Filter the data below, keeping only lines that contain "замовлення".

[Data entries]
◆ ◆ ◆ ◆ ◆ ◆ ◆

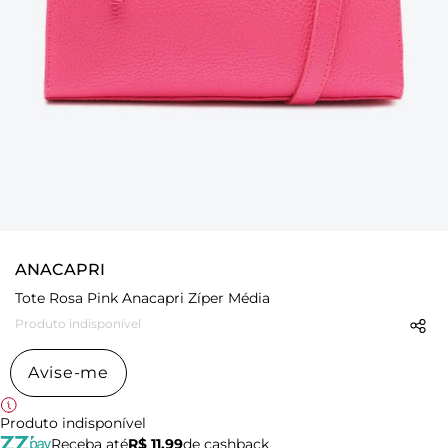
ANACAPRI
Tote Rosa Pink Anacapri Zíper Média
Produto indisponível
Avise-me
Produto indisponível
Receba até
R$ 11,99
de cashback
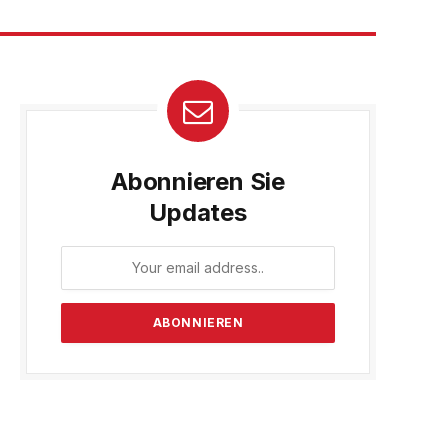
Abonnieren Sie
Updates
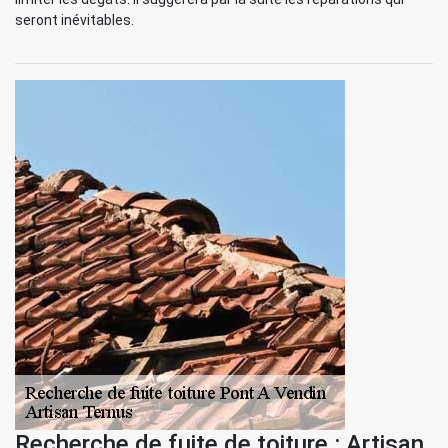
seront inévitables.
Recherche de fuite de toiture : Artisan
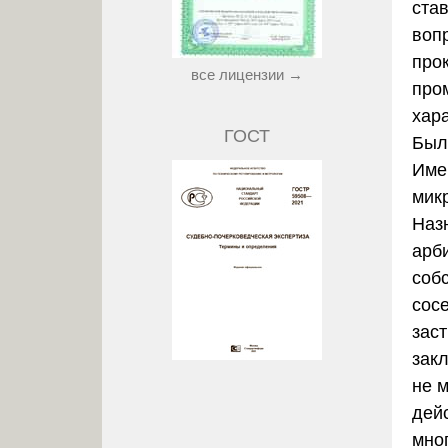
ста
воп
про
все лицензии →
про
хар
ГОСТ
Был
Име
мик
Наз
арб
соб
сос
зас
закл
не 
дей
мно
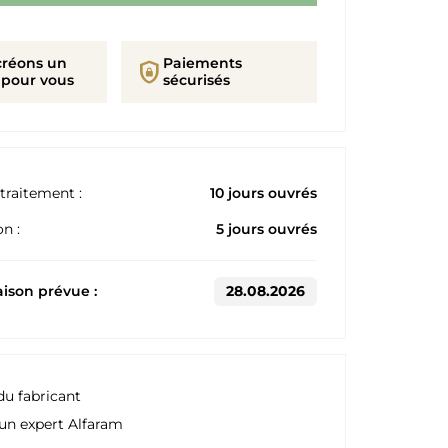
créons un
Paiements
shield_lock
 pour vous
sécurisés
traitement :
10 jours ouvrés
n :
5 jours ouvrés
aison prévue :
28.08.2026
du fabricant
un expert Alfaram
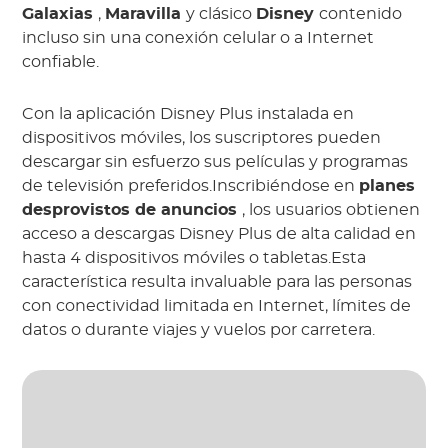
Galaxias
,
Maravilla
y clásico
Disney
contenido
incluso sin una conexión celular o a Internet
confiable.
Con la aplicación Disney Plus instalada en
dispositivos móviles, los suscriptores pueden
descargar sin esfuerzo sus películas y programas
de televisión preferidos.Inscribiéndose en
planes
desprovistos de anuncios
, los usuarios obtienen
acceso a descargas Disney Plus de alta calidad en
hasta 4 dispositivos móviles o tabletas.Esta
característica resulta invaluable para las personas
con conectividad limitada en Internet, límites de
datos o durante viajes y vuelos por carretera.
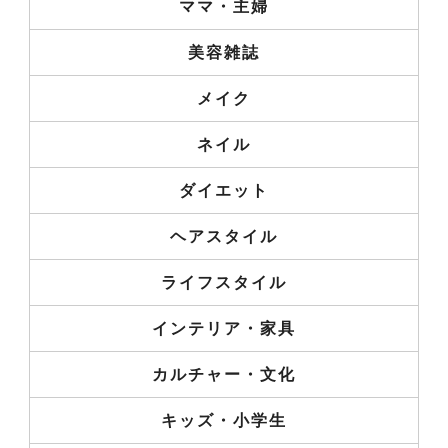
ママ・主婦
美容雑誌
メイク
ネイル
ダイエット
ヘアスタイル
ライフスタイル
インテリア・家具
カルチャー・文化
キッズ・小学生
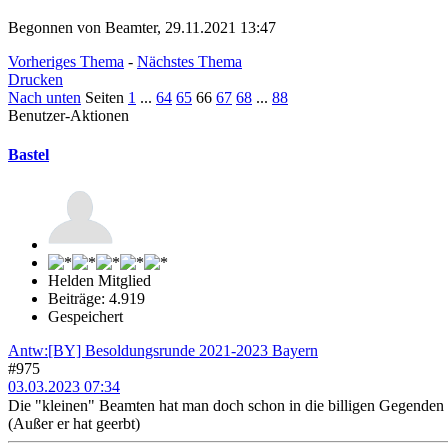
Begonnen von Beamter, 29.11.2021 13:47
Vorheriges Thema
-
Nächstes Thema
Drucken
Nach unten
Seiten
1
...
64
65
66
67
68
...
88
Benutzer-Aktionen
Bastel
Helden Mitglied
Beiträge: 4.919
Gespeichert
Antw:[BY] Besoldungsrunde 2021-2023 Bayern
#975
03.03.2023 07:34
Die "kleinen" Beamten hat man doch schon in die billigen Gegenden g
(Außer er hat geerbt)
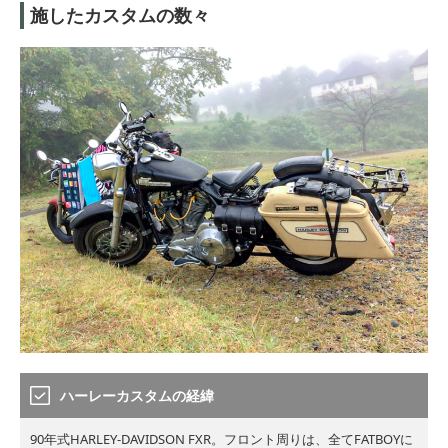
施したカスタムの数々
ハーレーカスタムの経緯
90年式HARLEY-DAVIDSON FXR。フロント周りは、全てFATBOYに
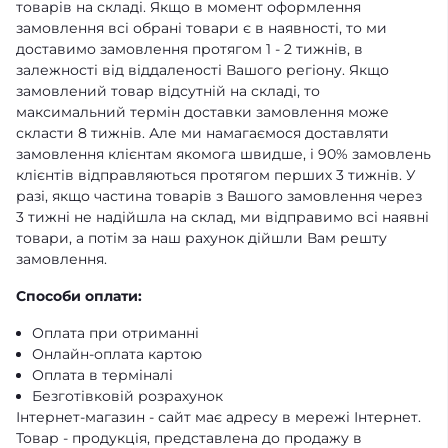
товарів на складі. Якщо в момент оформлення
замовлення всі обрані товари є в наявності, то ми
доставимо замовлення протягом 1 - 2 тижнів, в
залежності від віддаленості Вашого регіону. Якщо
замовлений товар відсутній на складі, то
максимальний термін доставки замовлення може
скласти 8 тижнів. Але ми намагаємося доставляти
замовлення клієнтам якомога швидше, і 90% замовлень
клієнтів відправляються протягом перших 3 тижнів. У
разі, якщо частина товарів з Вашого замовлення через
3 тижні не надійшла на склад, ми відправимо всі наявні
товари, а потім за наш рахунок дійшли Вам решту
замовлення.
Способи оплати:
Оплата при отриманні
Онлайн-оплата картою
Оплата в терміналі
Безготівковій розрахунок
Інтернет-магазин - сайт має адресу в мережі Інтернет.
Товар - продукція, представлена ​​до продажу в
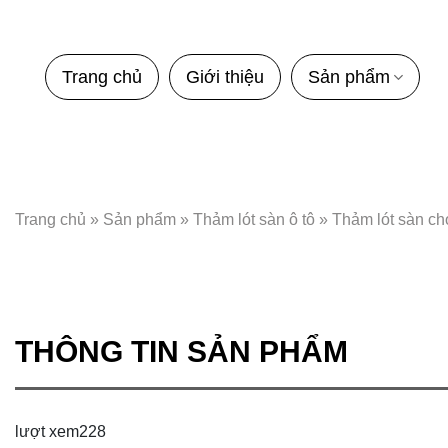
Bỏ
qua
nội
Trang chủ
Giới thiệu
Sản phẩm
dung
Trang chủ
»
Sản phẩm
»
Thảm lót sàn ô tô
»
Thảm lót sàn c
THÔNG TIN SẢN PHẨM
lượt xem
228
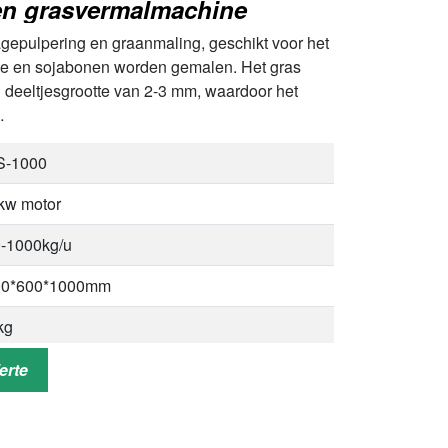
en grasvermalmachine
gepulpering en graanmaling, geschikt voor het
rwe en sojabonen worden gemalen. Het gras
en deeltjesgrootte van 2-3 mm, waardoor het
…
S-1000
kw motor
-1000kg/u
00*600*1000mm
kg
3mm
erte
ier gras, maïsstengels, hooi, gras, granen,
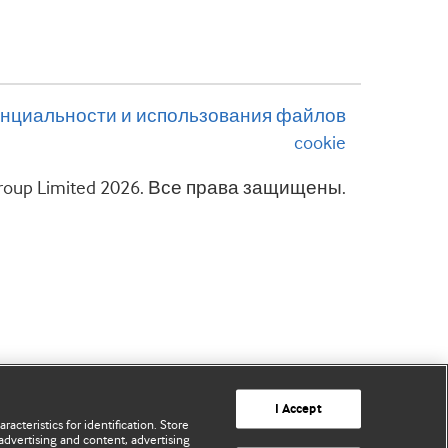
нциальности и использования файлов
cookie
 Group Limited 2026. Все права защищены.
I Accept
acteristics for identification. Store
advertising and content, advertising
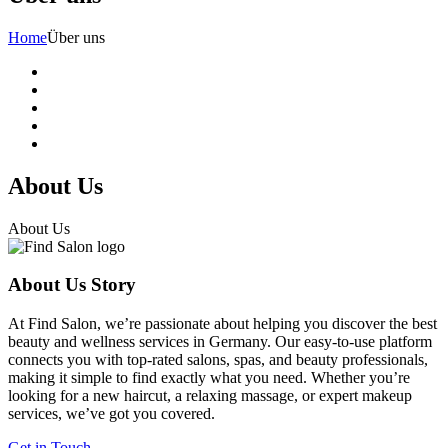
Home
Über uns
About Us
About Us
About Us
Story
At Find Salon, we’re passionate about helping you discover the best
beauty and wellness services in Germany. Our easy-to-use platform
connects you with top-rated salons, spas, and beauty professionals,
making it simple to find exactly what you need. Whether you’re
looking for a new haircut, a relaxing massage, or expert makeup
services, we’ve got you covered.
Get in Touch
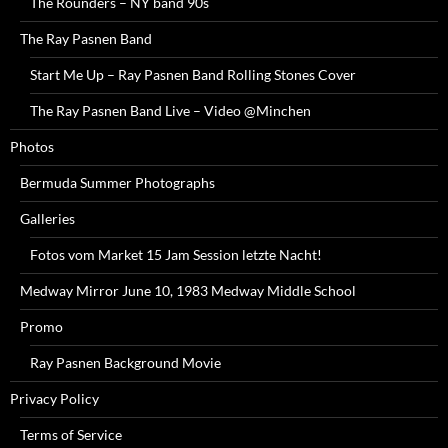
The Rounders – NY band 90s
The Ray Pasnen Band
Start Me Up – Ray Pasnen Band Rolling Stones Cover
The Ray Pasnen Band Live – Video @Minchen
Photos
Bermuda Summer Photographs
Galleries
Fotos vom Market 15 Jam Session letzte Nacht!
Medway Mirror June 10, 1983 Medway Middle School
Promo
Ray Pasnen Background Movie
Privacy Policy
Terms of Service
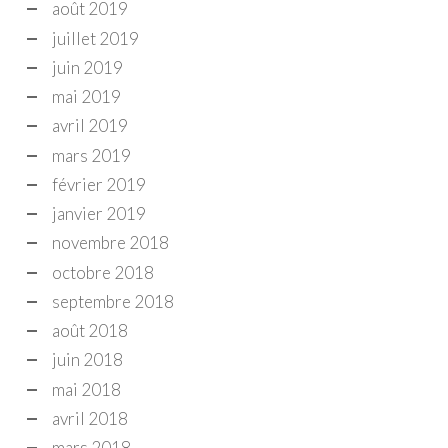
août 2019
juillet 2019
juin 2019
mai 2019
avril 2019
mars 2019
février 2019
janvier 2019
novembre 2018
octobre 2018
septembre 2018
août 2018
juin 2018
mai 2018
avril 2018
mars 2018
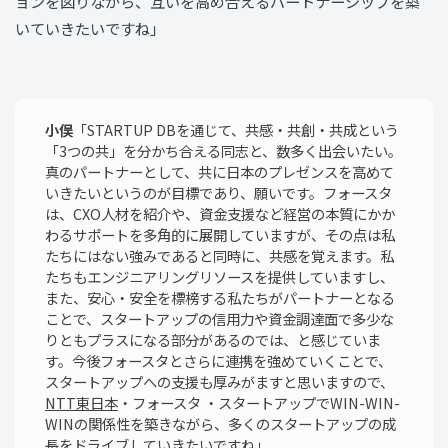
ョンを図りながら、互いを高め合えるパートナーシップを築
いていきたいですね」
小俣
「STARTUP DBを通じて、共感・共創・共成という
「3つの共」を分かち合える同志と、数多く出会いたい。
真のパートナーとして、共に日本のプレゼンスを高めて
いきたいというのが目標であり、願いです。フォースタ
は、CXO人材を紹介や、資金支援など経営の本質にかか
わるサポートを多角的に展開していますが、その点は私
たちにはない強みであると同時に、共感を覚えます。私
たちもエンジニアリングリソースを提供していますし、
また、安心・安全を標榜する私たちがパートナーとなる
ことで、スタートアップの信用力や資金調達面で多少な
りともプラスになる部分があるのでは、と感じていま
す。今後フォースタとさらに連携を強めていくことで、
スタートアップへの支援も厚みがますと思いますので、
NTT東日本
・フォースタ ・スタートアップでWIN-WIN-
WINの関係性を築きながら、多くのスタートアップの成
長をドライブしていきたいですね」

◆ ◆ ◆ ◆ ◆ ◆ ◆

**Completed task**
замовлення всі обрані товари є в наявності, то ми
доставимо замовлення протягом 1 - 2 тижнів, в
максимальний термін доставки замовлення може
замовлення клієнтам якомога швидше, і 90% замовлень
разі, якщо частина товарів з Вашого замовлення через
замовлення.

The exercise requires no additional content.